> Record excerpts
'''

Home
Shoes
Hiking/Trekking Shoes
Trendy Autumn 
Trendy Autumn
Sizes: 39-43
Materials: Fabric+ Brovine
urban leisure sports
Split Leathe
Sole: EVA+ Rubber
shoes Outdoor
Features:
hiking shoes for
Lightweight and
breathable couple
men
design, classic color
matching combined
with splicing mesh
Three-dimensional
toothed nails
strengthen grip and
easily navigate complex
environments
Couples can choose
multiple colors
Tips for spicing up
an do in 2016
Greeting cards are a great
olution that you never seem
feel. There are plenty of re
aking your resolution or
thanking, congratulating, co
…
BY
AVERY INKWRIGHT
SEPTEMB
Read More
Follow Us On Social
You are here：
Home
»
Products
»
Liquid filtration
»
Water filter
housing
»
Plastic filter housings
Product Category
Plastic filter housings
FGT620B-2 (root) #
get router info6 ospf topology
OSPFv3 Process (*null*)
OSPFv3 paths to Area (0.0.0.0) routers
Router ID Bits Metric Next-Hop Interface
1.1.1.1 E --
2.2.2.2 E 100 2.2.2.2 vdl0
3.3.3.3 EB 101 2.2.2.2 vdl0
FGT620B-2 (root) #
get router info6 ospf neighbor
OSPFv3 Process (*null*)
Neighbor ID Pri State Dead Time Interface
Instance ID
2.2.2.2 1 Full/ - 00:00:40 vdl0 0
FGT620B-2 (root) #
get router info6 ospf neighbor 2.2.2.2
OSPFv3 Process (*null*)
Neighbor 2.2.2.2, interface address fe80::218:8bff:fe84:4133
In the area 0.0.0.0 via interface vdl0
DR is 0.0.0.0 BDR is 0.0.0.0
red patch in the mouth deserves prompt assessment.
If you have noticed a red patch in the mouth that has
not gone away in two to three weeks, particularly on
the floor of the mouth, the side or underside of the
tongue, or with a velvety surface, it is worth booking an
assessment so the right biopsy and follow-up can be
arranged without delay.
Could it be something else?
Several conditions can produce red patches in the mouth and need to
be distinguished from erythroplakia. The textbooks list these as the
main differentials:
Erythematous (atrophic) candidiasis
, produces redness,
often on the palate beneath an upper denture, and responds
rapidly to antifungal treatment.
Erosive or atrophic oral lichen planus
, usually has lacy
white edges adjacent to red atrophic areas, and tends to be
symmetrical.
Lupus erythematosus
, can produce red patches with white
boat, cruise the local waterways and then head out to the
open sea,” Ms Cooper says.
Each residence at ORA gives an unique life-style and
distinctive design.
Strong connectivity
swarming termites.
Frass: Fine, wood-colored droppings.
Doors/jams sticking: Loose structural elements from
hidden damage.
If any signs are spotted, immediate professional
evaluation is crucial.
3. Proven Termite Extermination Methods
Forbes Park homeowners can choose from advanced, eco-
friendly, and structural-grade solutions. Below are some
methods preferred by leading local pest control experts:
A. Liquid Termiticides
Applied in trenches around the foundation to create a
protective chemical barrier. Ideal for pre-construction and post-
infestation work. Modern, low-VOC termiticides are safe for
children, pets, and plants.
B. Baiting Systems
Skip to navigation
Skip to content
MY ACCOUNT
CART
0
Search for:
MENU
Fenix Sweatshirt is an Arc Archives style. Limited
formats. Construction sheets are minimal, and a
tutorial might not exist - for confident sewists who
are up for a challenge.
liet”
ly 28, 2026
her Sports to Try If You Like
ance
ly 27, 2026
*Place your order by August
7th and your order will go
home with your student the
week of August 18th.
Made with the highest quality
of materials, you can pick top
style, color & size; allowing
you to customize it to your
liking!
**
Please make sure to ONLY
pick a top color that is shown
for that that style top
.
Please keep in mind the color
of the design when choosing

'''

> What you should do
Return each line of the preceding material in which "Liquid" can be found.

> Your response
Liquid filtration
A. Liquid Termiticides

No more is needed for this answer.